As of Friday, nearly every House Democrat had signed on to a plan to force a vote on a clean debt-ceiling increase that would not include the spending cuts demanded by Republican House speaker Kevin McCarthy.
In an effort led by House Minority Leader Hakeem Jeffries, 210 House Democrats had signed a discharge petition as of Thursday to expedite a vote on the issue, making an end run around Republicans who say they will refuse to sign on to any debt-ceiling increase that doesn’t include significant concessions on spending. A majority of House lawmakers, 218, need to sign the measure for it to proceed, in a chamber of 222 Republicans and 213 Democrats.
Three Democrats including Representatives Mary Peltola, Ed Case, and Jared Golden had not signed the petition as of Thursday. At least five GOP members would need to switch sides to endorse the last ditch effort to raise the debt limit. House Speaker Kevin McCarthy denounced the tactic as a “political game” by Democrats to undermine the GOP majority, the New York Times reported.
The Biden administration has insisted that any debt-limit bill must be “clean,” or only contain the increase, while Republicans have been bargaining for spending cuts in exchange for raising the ceiling.
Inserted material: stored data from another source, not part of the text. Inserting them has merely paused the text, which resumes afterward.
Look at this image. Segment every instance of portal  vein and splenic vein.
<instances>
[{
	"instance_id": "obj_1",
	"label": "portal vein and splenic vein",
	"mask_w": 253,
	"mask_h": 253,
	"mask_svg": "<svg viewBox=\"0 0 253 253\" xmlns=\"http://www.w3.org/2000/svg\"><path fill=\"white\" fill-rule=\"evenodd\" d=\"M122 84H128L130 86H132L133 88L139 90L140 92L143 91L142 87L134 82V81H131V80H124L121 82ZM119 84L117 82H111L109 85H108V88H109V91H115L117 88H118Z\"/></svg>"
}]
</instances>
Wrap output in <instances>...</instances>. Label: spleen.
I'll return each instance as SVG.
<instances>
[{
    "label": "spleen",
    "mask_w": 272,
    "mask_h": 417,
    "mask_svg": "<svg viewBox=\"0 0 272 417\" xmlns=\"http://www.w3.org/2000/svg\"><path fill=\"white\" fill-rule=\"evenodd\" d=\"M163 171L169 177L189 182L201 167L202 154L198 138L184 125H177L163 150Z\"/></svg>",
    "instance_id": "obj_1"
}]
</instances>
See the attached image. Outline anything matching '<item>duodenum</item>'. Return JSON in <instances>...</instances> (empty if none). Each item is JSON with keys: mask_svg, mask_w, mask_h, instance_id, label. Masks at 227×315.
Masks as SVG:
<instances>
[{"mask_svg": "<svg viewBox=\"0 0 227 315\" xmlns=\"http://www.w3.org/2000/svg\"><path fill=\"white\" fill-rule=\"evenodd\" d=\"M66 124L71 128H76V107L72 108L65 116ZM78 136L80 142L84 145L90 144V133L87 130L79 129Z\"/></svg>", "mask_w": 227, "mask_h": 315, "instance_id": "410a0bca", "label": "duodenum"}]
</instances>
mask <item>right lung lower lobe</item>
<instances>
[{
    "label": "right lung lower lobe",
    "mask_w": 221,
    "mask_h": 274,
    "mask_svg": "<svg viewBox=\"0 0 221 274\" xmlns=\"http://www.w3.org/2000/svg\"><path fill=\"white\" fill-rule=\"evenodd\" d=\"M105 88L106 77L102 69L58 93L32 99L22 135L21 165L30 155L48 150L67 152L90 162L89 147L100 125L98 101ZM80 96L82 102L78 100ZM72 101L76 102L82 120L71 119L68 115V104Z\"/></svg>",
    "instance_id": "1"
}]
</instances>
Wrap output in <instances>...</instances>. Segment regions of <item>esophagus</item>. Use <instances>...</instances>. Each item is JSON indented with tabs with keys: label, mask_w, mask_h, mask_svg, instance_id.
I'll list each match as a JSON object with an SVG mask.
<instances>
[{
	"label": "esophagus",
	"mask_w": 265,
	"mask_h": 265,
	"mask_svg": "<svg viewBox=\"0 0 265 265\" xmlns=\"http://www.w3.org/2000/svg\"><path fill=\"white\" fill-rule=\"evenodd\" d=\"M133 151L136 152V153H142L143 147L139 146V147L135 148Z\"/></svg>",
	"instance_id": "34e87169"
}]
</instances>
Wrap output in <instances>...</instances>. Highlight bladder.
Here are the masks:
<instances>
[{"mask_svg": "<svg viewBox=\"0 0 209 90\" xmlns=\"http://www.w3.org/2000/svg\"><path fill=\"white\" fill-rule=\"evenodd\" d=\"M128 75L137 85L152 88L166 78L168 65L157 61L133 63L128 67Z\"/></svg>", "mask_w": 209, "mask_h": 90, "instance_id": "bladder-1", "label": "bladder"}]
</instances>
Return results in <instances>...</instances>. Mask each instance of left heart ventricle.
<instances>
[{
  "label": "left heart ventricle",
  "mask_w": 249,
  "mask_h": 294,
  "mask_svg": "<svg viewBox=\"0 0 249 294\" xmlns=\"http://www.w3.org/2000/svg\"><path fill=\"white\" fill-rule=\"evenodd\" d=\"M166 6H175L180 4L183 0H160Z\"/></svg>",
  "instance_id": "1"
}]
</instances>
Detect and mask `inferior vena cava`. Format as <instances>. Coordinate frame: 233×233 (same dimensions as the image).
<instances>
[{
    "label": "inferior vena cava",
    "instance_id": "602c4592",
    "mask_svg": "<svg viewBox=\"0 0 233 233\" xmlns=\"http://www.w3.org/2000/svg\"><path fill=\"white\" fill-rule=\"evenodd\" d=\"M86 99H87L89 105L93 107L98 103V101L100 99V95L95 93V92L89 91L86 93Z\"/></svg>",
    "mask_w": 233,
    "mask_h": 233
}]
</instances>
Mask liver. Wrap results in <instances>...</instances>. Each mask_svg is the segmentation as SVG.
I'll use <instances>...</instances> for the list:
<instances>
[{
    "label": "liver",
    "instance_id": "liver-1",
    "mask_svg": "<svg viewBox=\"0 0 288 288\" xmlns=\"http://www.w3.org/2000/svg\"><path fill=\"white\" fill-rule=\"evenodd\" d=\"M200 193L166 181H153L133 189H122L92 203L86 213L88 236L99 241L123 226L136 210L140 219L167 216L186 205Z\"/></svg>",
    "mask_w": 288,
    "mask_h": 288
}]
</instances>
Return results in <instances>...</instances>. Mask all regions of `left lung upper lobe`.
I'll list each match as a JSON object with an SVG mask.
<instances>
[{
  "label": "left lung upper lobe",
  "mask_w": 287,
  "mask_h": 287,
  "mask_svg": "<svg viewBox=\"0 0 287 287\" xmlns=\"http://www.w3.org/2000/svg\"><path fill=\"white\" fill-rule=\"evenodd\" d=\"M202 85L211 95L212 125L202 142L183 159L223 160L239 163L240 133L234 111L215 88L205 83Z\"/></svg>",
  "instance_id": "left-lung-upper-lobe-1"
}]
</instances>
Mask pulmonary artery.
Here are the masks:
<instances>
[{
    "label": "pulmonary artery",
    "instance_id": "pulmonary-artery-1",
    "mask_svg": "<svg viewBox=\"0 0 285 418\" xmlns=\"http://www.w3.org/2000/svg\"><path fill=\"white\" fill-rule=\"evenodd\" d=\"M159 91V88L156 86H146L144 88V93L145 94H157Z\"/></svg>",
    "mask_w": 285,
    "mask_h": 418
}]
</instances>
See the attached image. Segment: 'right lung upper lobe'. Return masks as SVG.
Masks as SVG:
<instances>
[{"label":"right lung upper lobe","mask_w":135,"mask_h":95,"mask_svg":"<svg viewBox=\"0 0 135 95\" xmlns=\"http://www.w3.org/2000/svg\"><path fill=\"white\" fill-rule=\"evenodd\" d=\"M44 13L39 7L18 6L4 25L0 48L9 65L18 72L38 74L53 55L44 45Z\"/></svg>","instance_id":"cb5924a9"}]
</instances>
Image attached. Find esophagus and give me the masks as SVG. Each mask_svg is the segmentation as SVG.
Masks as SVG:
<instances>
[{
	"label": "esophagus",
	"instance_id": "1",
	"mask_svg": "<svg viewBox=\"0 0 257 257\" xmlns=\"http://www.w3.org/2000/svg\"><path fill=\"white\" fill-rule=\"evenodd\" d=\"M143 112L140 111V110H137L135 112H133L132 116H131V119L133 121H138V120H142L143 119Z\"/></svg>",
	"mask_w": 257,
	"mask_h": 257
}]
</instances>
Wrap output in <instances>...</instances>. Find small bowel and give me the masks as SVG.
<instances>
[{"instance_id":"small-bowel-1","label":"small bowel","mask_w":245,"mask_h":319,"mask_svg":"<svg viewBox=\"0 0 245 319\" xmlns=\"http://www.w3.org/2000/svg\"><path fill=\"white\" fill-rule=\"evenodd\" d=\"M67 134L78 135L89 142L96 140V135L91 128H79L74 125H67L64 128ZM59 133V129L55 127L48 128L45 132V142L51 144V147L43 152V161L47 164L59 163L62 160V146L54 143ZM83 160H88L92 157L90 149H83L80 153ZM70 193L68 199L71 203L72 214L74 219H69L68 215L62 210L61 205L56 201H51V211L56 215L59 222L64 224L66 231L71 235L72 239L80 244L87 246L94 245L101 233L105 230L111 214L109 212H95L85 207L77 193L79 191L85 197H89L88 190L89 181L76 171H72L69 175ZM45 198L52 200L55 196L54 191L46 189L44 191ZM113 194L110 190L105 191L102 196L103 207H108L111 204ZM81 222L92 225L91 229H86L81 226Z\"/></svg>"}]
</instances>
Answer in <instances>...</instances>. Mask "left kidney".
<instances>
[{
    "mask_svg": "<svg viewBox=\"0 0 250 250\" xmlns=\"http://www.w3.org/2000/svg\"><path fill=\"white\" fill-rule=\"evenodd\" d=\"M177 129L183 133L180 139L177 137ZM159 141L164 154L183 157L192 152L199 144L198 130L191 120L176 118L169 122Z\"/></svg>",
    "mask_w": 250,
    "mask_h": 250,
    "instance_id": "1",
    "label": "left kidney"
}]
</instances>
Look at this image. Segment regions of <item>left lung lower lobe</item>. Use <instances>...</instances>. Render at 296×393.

Democrats are deploying the petition in the hopes of pressuring Republicans to negotiate with President Biden on that sticking point as the U.S. sits on the verge of debt default for the first time in history.
“In the next few weeks, at the reckless urging of former President Trump, we confront the possibility that right-wing extremists will intentionally plunge our country into a default crisis,” Jeffries’ Wednesday letter to his Democratic colleagues read. “Emerging from the White House meeting, I am hopeful that a real pathway exists to find an acceptable, bipartisan resolution that prevents a default.
The U.S. risks receiving a downgrade on its debt from ratings agencies the closer Congress gets to the June 1 deadline. Given America’s massive and growing debt to GDP ratio, some economists are arguing that its AA+ bond rating is due for a correction. The Congressional Budget Office projects that federal spending will be 23.7 percent of GDP this fiscal year, surpassing the 21 percent it was in 2019 before Covid.